Hoda Kotb, a fixture at NBC for more than two decades, says she will leave her morning perch on the “Today” show early next year, telling staffers “it’s time.”
In a memo to her team — and later in an emotional on-air reveal Thursday — Kotb said her 60th birthday helped trigger the departure: “I saw it all so clearly: My broadcast career has been beyond meaningful, a new decade of my life lies ahead, and now my daughters and my mom need and deserve a bigger slice of my time pie.”
Her daughters are Haley, 7, and Hope, 5.
Kotb was surrounded by her co-workers when she told viewers of her decision, saying, “This is the hardest thing in the world,” and, “I’ve been practicing so I wouldn’t cry, but anyway, I did.”
“We love you so much,” her co-anchor Savannah Guthrie, said with tears in her eyes. “And when you look around and see these tears, they’re love. You are so loved. We don’t want to imagine this place without you.”
Kotb’s goodbye note mentioned many of her co-workers: “Savannah: my rock. Jenna: my ride-or-die. Al: my longest friend at 30 Rock.”
“Happily and gratefully, I plan to remain a part of the NBC family, the longest work relationship I’ve been lucky enough to hold close to my heart. I’ll be around. How could I not?” she wrote.
Cure drop new music: Goths, rejoice: At long last, the Cure has released new music. “Alone,” its first new song in 16 years, premiered on Mary Anne Hobbs’ BBC 6 Music radio show Thursday. The English band also announced a new album, “Songs of A Lost World,” slated for release Nov. 1.
The Cure teased new music on social media leading up to its release, sharing a snippet of the song that featured the band’s trademark layered guitars, metallic percussion and sparkling synths.
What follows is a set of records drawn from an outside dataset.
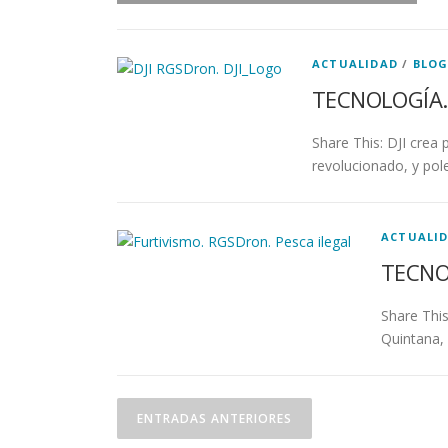
ACTUALIDAD
/
BLO
TECNOLOGÍA. DJ
Share This: DJI crea 
revolucionado, y po
ACTUALI
TECNOL
Share This
Quintana,
N
ENTRADAS ANTERIORES
a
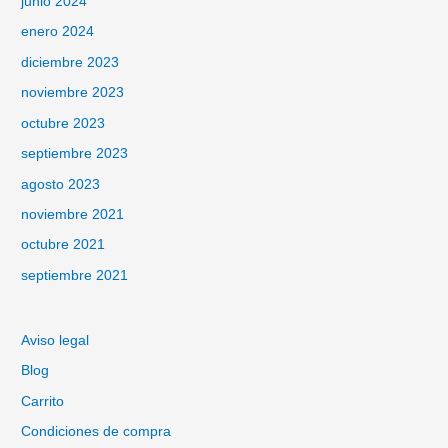
junio 2024
enero 2024
diciembre 2023
noviembre 2023
octubre 2023
septiembre 2023
agosto 2023
noviembre 2021
octubre 2021
septiembre 2021
Aviso legal
Blog
Carrito
Condiciones de compra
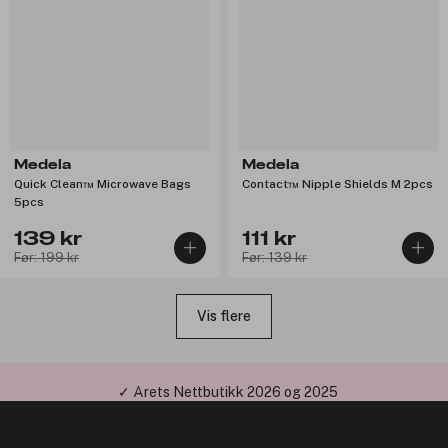
Medela
Medela
Quick Clean™ Microwave Bags
Contact™ Nipple Shields M 2pcs
5pcs
139 kr
111 kr
Før: 199 kr
Før: 139 kr
Vis flere
✓ Årets Nettbutikk 2026 og 2025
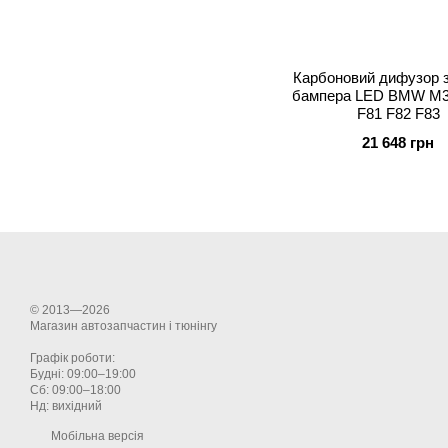
Карбоновий дифузор 
бампера LED BMW M3
F81 F82 F83
21 648 грн
© 2013—2026
Магазин автозапчастин і тюнінгу
Графік роботи:
Будні: 09:00–19:00
Сб: 09:00–18:00
Нд: вихідний
Мобільна версія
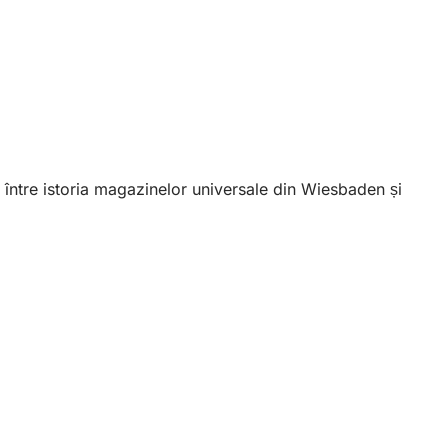
 între istoria magazinelor universale din Wiesbaden și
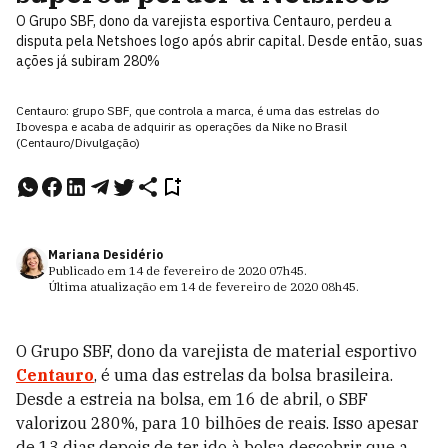
O Grupo SBF, dono da varejista esportiva Centauro, perdeu a
disputa pela Netshoes logo após abrir capital. Desde então, suas
ações já subiram 280%
Centauro: grupo SBF, que controla a marca, é uma das estrelas do
Ibovespa e acaba de adquirir as operações da Nike no Brasil
(Centauro/Divulgação)
Mariana Desidério
Publicado em
14 de fevereiro de 2020
07h45
.
Última atualização em
14 de fevereiro de 2020
08h45
.
O Grupo SBF, dono da varejista de material esportivo
Centauro
, é uma das estrelas da bolsa brasileira.
Desde a estreia na bolsa, em 16 de abril, o SBF
valorizou 280%, para 10 bilhões de reais. Isso apesar
de 13 dias depois de ter ido à bolsa descobrir que a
Near the end, singer Robert Smith jumped in with the gloomy lyrics, “This is the end of every song that we sing.”
“It’s the track that unlocked the record; as soon as we had that piece of music recorded I knew it was the opening song, and I felt the whole album come into focus,” Smith said in a news release.
Streisand OKs documentary: A year after telling her story in a 1,000-page memoir, Barbra Streisand has approved a multipart documentary about her life — to be directed by fellow Oscar winner Frank Marshall.
The documentary, announced Thursday by Sony Music Vision, is currently untitled and does not have a release date. It will feature rarely seen video, photographs and audio recordings from Streisand’s personal archives.
“For years, I’ve been thinking about the best way to share the vast amount of content I’ve been safely storing in my vault,” Streisand, 82, said. “I’m so pleased that producer Alex Gibney and director Frank Marshall have agreed to take this journey with me.”
Sept. 27 birthdays: Actor Kathleen Nolan is 91. Musician Randy Bachman is 81. Actor Liz Torres is 77. Actor A Martinez is 76. Actor Cary-Hiroyuki Tagawa is 74. Singer Shaun Cassidy is 66. Comedian Marc Maron is 61. Actor Gwyneth Paltrow is 52. Singer Brad Arnold is 46. Rapper Lil’ Wayne is 42. Singer Avril Lavigne is 40.